Not usually, a bell transformer that powered everything, just looped through all the switches, then a three wire up to each relay, common, close and open. In commercial they would have a cabinet though. Sometimes they would have a master switch in the bedroom that had a dial, and you could turn off and on other locations.

Yes. Such a dial is at the door to the garage. as seen in pic one. It has the ability to control 9 lights. Thanks for all the help guys!
 
With the relay in the fixture box....wouldn't the low voltage wiring need to be rated for 300 volts....since it is in a common enclosure with line voltage.
 
With the relay in the fixture box....wouldn't the low voltage wiring need to be rated for 300 volts....since it is in a common enclosure with line voltage.
The only thing of the relay inside the box is the contact terminals, the coil and low voltage end is outside the box. It fits through a 1/2" ko.
 
Okay, got you Bob. Seems like you will have enough fun with the rest of the house.
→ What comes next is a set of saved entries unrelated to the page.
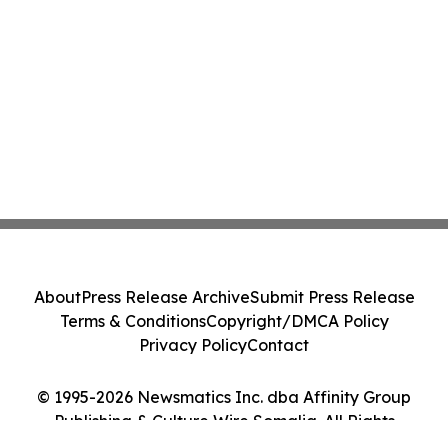
About
Press Release Archive
Submit Press Release
Terms & Conditions
Copyright/DMCA Policy
Privacy Policy
Contact
© 1995-2026 Newsmatics Inc. dba Affinity Group
Publishing & Culture Wire Somalia. All Rights
Reserved.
One of these days I need to re-wire my house. I'm used to EMT. Would love to see the tricks you guys use with Romex. I really don't want to have to trench my plaster walls.
 
Okay, got you Bob. Seems like you will have enough fun with the rest of the house.

One of these days I need to re-wire my house. I'm used to EMT. Would love to see the tricks you guys use with Romex. I really don't want to have to trench my plaster walls.

I hate romex.. no room in the boxes for more than a couple romex coming in. If you have a GFCI or a couple of dimmers, it can be a pain. I use stranded for all my pigtails. Though, getting around corners is much easier without pipe.
 
Don't know the replacement cost or availability of those switches, but a single pole double throw momentary switch will work. You may have to use a mp1 or mp2 to mount it in.

I should still be able to use LED light fixtures as long as they're not dimming with the Low voltage system right? I don't see why it would have any bearing other than being a more complicated on/off mechanism.
 
LEDs are not an issue, and each lights is controlled by a single relay, each of which can be controlled from any number of locations.